Unless I'm misunderstanding you, you're suggesting that the concept
that there might be many different tags, for different categories of
source material, but which we want all to render in the same fashion,
is *bad*.
Well . . . yeah, kinda. At least, I don't see a reason that it would be
good, and plenty of opportunity for it to be bad.
I might have accidentally assumed familiarity with a concept that may
not be familiar to you: mea culpa. I'll try to fix that now.
DRY = Don't Repeat Yourself
Unnecessary repetition leads to unmaintainability, because when you need
to change one thing you often end up having to run around changing it in
numerous places, and sometimes people miss things.
I'm not saying we shouldn't distinguish between content semantics. I'm
just questioning the decision to tie presentation characteristics
directly to semantic classes of content.
If I understood brion correctly, we're not: that will be handled in the
CSS.
I suppose I should probably just look at the source code for all this at
some point and get a better idea of what's going on behind the scenes.
I'm
also curious as to why a
database query (for example) would care that it's fetching a poem, as
opposed to a fondue recipe: I was pretty sure we hadn't developed DBMSes
that have aesthetic taste just yet.
I believe the answer to that is "ask the Semantic MediaWiki people",
though I'm not sure.
But the point isn't the DBMS.
It's programs people later write to crawl the data, and do statistics
on how many poems we have, etc.
Ahhh, that makes more sense. Sorry, I guess I just didn't get what you
were trying to say.
That's a good point. Tag properties may not
be the best way to handle
it. In fact, there's no reason that a simple tag syntax can't be used
for semantic markers, and that these cannot be used as cues for applying
presentation styles. What concerns me about this is that it seems the
way we're implementing a tag syntax for semantic markers is by actually
making the semantic markers and presentational style cues synonymous,
rather than merely associated (and decoupled).
Ah. No, as I say, if I understood brion correctly, it's a CSS thing.
That doesn't necessarily mean they're "merely associated (and
decoupled)", though at least it's not being handled via direct
characteristic definitions for XML tags -- which would probably be a Bad
Thing for purposes of later maintainability.
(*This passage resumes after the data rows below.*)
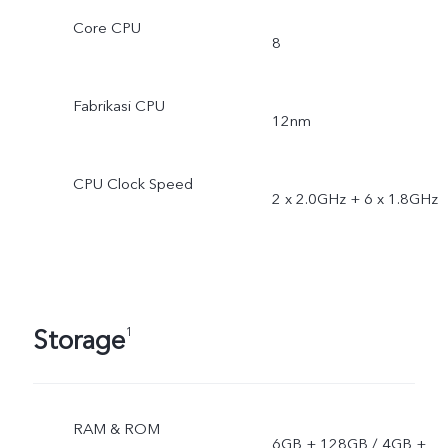
Core CPU
8
Fabrikasi CPU
12nm
CPU Clock Speed
2 x 2.0GHz + 6 x 1.8GHz
Storage
1
RAM & ROM
6GB + 128GB / 4GB +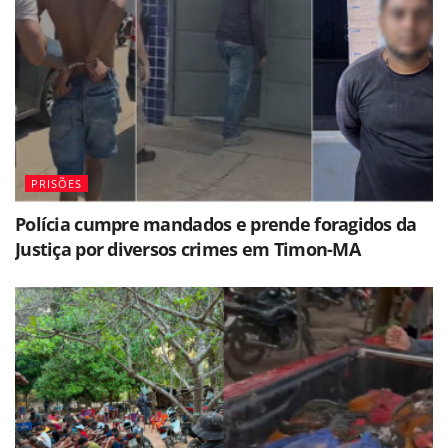
PRISÕES
Polícia cumpre mandados e prende foragidos da
Justiça por diversos crimes em Timon-MA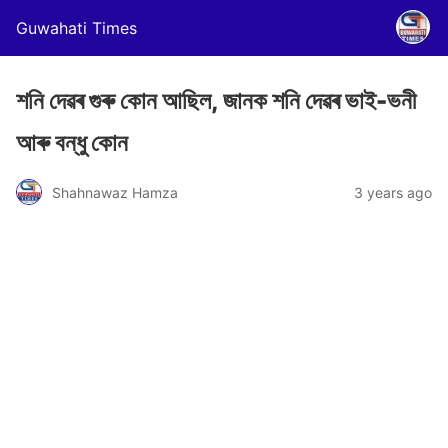
Guwahati Times
শনি দেৱৰ গুৰু কোন আছিল, জানক শনি দেৱৰ ভাই-ভনী
আৰু বন্ধু কোন
Shahnawaz Hamza
3 years ago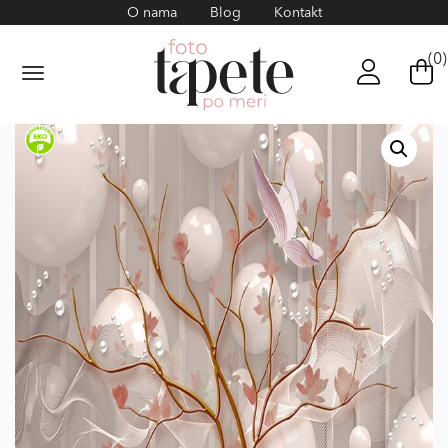
O nama
Blog
Kontakt
(0)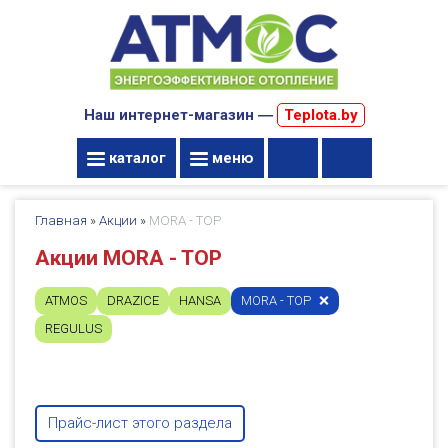
Наш интернет-магазин ―
Teplota.by
каталог
меню
Главная
»
Акции
»
MORA - TOP
Акции MORA - TOP
ATMOS
DRAZICE
HANSA
MORA - TOP
REGULUS
Прайс-лист этого раздела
To further muddy the waters of the use of the
term "semantic":
I'm not worried about the syntax of assigning semantic markers and
presentational styles. Rather, I'm considering the semantic structure
of our markup, and how best it can be planned out for future
maintainability. It looks to me like extensions to the semantic
structure of the wiki markup are being implemented as features, when
such should instead be approached as core functionality. After all, the
parser is an implementation detail: the language definition is what
makes the parser worth using.
Ok, I'll admit to having completely fallen off the wagon on that last
graf. Could you expand?
I'm speaking of the syntax and semantic structure of languages (thinking
of programming languages as my usual example, though markup has roughly
the same division of design characteristics). Um. I'm basically saying
that I don't care too much about the actual appearance of the markup we
use, so long as it's vaguely readable and somewhat consistent (and,
preferably, doesn't make typing a chore with lots of underscores and
tildes) -- instead, what I care about is the rule set for the language,
on which that syntax is built. For instance, there's an underlying
structure to romance languages (Italian, et cetera) that is different
from that of a language like Japanese. One cannot simply swap out words
one-for-one in Italian to make Japanese: rather, one must rearrange the
structure of the sentence, certain parts of speech exist in one language
and not in the other, and so on. The latter is characteristic of
differing semantic structure for a language.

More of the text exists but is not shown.